◆ **What you are asked to do**: If a line in the entries below includes "Contribuyentes", pick it out and copy it.

◆ **Data listing**:
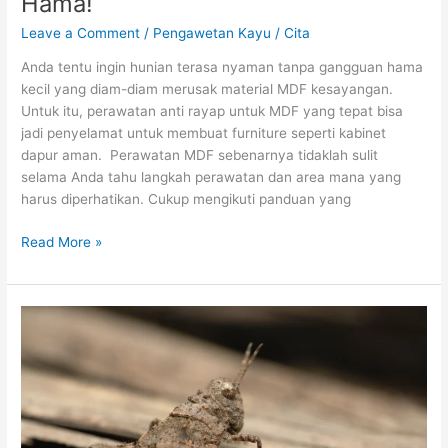
Hama!
Leave a Comment
/
Pengawetan Kayu
/
Cita
Anda tentu ingin hunian terasa nyaman tanpa gangguan hama
kecil yang diam-diam merusak material MDF kesayangan.
Untuk itu, perawatan anti rayap untuk MDF yang tepat bisa
jadi penyelamat untuk membuat furniture seperti kabinet
dapur aman. Perawatan MDF sebenarnya tidaklah sulit
selama Anda tahu langkah perawatan dan area mana yang
harus diperhatikan. Cukup mengikuti panduan yang
Read More »
Ini
Perbedaan
Kerusakan
Rayap
dan
Kumbang
Bubuk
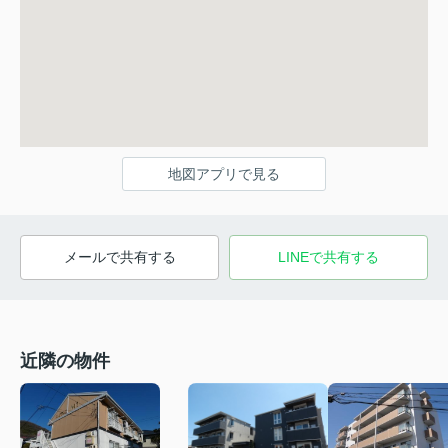
地図アプリで見る
メールで共有する
LINEで共有する
近隣の物件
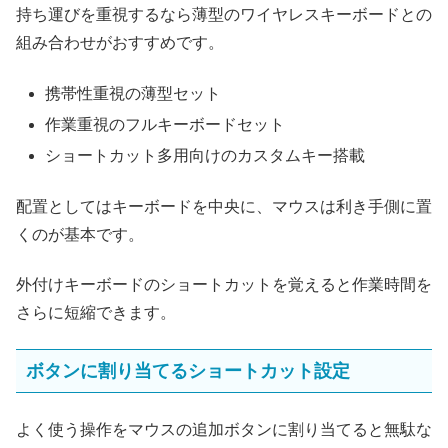
持ち運びを重視するなら薄型のワイヤレスキーボードとの
組み合わせがおすすめです。
携帯性重視の薄型セット
作業重視のフルキーボードセット
ショートカット多用向けのカスタムキー搭載
配置としてはキーボードを中央に、マウスは利き手側に置
くのが基本です。
外付けキーボードのショートカットを覚えると作業時間を
さらに短縮できます。
ボタンに割り当てるショートカット設定
よく使う操作をマウスの追加ボタンに割り当てると無駄な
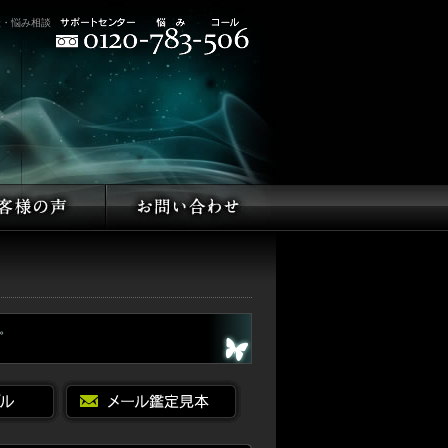
談・悩み相談
。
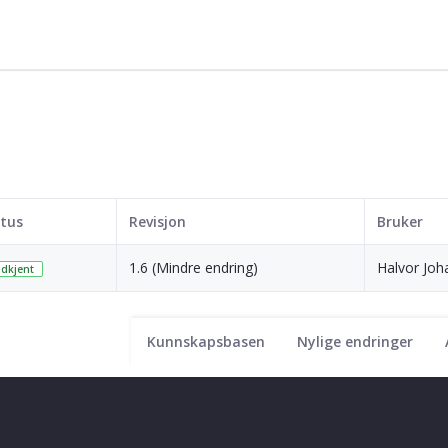
tus
Revisjon
Bruker
1.6 (Mindre endring)
Halvor Joh
dkjent
Kunnskapsbasen
Nylige endringer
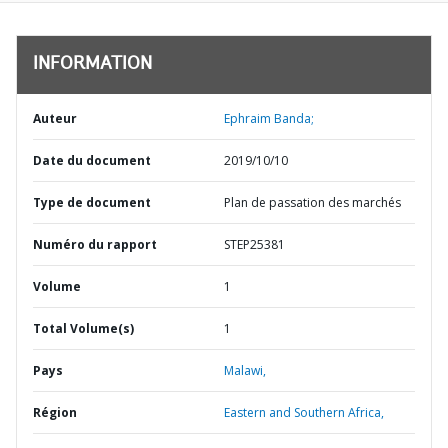
INFORMATION
Auteur
Ephraim Banda;
Date du document
2019/10/10
Type de document
Plan de passation des marchés
Numéro du rapport
STEP25381
Volume
1
Total Volume(s)
1
Pays
Malawi,
Région
Eastern and Southern Africa,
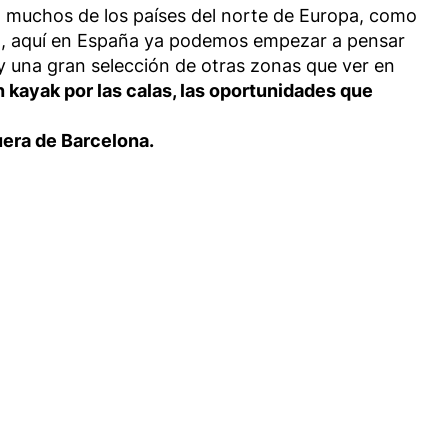
a muchos de los países del norte de Europa, como
zo, aquí en España ya podemos empezar a pensar
 una gran selección de otras zonas que ver en
 kayak por las calas, las oportunidades que
era de Barcelona.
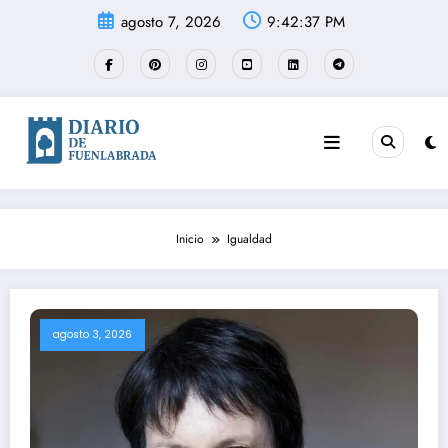
Saltar
agosto 7, 2026
9:42:37 PM
al
contenido
Inicio
Igualdad
agosto 3, 2026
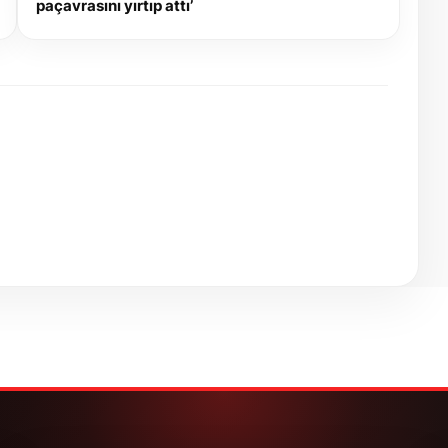
paçavrasını yırtıp attı’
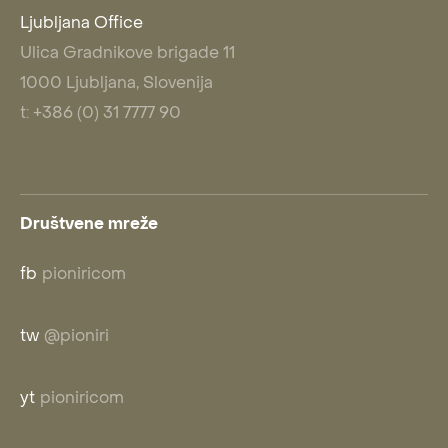
Ljubljana Office
Ulica Gradnikove brigade 11
1000 Ljubljana, Slovenija
t: +386 (0) 31 7777 90
Društvene mreže
fb
pioniricom
tw
@pioniri
yt
pioniricom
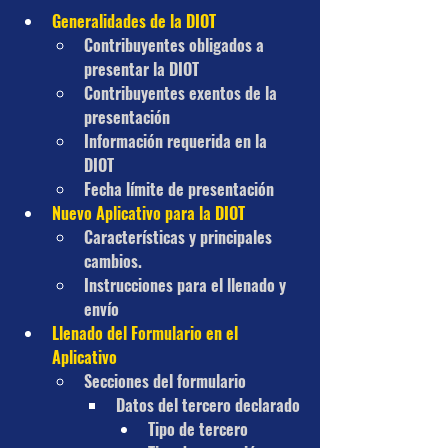
Generalidades de la DIOT
Contribuyentes obligados a 
presentar la DIOT
Contribuyentes exentos de la 
presentación
Información requerida en la 
DIOT
Fecha límite de presentación
Nuevo Aplicativo para la DIOT
Características y principales 
cambios.
Instrucciones para el llenado y 
envío
Llenado del Formulario en el 
Aplicativo
Secciones del formulario
Datos del tercero declarado
Tipo de tercero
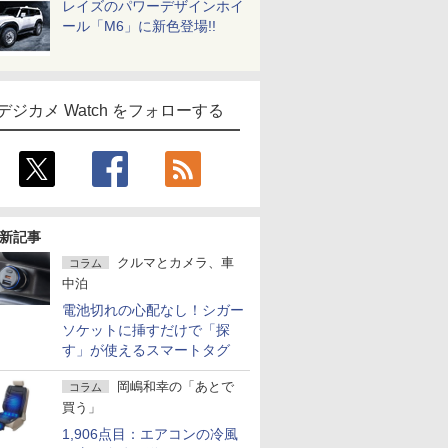
レイズのパワーデザインホイ
ール「M6」に新色登場!!
デジカメ Watch をフォローする
新記事
クルマとカメラ、車
コラム
中泊
電池切れの心配なし！シガー
ソケットに挿すだけで「探
す」が使えるスマートタグ
岡嶋和幸の「あとで
コラム
買う」
1,906点目：エアコンの冷風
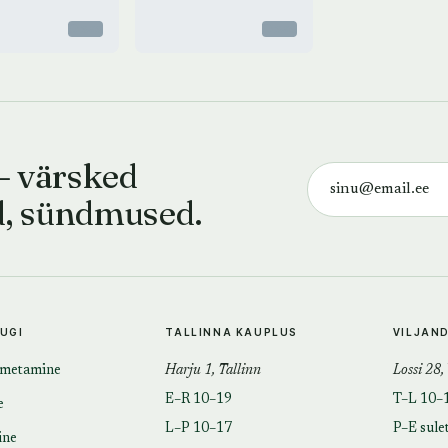
Otsas
Otsas
— värsked
d, sündmused.
TUGI
TALLINNA KAUPLUS
VILJAN
imetamine
Harju 1, Tallinn
Lossi 28,
E–R 10–19
T–L 10–
e
L–P 10–17
P–E sule
ine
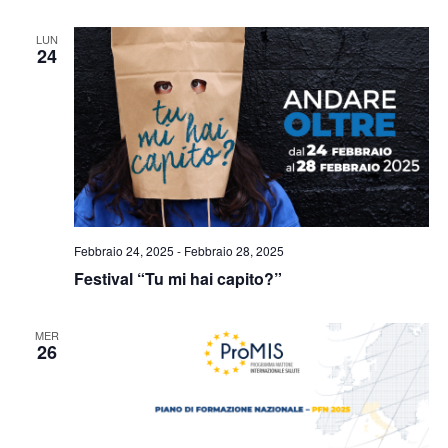
LUN
24
Febbraio 24, 2025
-
Febbraio 28, 2025
Festival “Tu mi hai capito?”
MER
26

◆ **Solution**:
Contribuyentes obligados a 
Contribuyentes exentos de la 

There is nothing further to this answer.